Work required:
The records follow. Filter them to the lines that hold "click".

Stored items:
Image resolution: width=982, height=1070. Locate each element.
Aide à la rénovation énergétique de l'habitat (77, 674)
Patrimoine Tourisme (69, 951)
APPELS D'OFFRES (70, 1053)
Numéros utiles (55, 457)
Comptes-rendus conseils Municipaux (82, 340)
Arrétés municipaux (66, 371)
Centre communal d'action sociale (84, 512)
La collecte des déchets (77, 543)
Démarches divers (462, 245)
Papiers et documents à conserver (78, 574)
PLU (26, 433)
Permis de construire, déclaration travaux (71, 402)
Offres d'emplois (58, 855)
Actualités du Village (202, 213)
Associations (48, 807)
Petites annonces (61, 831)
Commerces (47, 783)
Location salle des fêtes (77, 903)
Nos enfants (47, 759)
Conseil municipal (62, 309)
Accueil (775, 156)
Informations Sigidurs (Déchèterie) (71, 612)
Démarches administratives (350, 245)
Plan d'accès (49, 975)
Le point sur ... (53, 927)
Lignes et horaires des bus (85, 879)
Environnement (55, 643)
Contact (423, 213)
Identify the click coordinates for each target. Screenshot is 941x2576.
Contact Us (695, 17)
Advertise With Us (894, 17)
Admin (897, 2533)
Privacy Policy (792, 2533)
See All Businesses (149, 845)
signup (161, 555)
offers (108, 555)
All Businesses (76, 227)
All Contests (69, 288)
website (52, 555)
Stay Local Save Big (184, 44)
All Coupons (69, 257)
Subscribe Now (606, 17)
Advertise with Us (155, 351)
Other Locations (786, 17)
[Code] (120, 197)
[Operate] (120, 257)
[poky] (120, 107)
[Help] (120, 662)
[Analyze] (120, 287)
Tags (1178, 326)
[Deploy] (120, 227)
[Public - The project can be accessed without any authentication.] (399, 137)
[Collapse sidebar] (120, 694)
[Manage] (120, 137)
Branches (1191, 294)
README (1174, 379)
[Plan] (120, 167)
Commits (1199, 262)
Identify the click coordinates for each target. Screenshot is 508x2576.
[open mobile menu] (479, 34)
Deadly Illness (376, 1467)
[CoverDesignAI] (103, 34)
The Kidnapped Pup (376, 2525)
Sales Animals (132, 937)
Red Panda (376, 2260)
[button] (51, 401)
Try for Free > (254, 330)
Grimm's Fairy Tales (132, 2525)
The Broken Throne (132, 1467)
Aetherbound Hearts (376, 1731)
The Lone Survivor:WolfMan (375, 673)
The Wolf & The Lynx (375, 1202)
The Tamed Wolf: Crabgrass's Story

Solution for this problem:
Identify the click coordinates for each target. Screenshot is 941x2576.
Identify the click coordinates for each target. Screenshot is 508x2576.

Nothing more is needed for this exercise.